Marcos trabalhava com médicos na neurocirurgia e sempre se espantava com o milagre complexo dos neurônios, verdadeiros "computadores" existentes no crânio. Considerava emocionante e sensacional!

Sentia respeito e admiração pela maioria dos colegas, pois eram cirurgiões competentes e comprometidos. Infelizmente, havia médicos que o faziam quase desistir, tanto pela incompetência como profissional quanto pela insistência em tentar "comê-lo", palavras utilizadas muitas vezes por esses ignorantes e deixadas de lado por Marcos. Recebia cantadas direta indiretamente. Não entendia o motivo dessa falta de respeito, visto que jamais se insinuara ou sentira atração por qualquer pessoa do hospital. Claro que ninguém é bobo e percebiam que ele era gay, mas isso não dava o direito de serem desrespeitosos. Certa vez, ouviu um médico dizer:

___ Lá vem o negro virgem.

Também eram constantes as piadas de mau gosto feitas durante as cirurgias.

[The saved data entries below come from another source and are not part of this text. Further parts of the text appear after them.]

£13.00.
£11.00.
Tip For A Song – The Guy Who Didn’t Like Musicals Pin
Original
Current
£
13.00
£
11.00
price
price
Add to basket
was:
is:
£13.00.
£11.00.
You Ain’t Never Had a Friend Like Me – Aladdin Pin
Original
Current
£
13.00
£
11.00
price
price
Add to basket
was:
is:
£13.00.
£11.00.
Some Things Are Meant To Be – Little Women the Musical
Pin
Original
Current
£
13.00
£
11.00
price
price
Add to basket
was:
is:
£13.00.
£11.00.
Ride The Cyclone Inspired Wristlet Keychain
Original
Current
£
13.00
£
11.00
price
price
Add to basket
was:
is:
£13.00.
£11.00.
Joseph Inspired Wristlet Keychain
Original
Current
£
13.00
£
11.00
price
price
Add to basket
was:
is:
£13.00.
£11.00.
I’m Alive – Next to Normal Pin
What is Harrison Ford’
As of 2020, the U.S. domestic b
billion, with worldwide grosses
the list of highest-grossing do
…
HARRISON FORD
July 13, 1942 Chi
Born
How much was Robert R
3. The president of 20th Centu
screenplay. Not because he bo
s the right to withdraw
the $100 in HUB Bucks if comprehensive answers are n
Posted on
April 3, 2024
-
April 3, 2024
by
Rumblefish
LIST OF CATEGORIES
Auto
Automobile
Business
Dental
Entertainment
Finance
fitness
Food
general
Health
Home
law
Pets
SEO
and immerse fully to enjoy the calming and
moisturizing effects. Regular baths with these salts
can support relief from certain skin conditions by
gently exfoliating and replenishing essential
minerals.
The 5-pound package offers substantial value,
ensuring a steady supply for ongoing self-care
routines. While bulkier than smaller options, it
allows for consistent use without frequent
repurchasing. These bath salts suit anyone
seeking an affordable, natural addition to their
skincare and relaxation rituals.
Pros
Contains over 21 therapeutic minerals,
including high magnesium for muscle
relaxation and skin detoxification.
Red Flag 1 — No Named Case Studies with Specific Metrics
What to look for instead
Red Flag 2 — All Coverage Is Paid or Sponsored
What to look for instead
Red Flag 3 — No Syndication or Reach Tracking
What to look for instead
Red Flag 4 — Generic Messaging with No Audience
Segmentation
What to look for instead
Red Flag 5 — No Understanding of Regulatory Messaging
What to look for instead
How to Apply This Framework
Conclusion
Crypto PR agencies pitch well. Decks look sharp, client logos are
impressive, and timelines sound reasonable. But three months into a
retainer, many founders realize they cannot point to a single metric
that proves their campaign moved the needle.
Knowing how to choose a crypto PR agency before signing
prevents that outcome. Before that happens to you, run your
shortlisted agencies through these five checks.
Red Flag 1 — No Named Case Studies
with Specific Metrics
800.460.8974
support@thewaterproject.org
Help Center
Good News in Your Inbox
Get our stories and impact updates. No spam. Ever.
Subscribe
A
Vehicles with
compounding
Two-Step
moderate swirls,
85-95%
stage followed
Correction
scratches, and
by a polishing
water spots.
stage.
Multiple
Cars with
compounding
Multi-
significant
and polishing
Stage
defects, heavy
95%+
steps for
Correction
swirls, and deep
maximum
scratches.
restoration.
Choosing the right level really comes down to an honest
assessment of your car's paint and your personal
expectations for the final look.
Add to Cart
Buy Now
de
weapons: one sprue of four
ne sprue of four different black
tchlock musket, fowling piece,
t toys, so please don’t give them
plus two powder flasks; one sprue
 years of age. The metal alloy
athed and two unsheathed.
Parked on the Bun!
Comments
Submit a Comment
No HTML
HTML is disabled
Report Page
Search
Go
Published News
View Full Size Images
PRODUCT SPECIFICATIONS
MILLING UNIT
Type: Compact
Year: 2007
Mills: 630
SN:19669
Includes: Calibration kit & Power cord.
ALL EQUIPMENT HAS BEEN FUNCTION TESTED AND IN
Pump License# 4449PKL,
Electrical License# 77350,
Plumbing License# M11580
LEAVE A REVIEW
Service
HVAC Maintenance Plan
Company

Talvez para descontrair a situação, mas quase todas com conotação sexual envolvendo afrodescendentes, o que irritava profundamente Marcos. E, sempre que isso acontecia, ao terminar a operação, Marcos ia até o quarto do plantão para não esmurrar a cara de quem havia dito a piadinha de mau gosto e pensava "Esses filhos da puta não me vencerão. Não deixarei que me vençam. Jamais conseguirão nada de mim."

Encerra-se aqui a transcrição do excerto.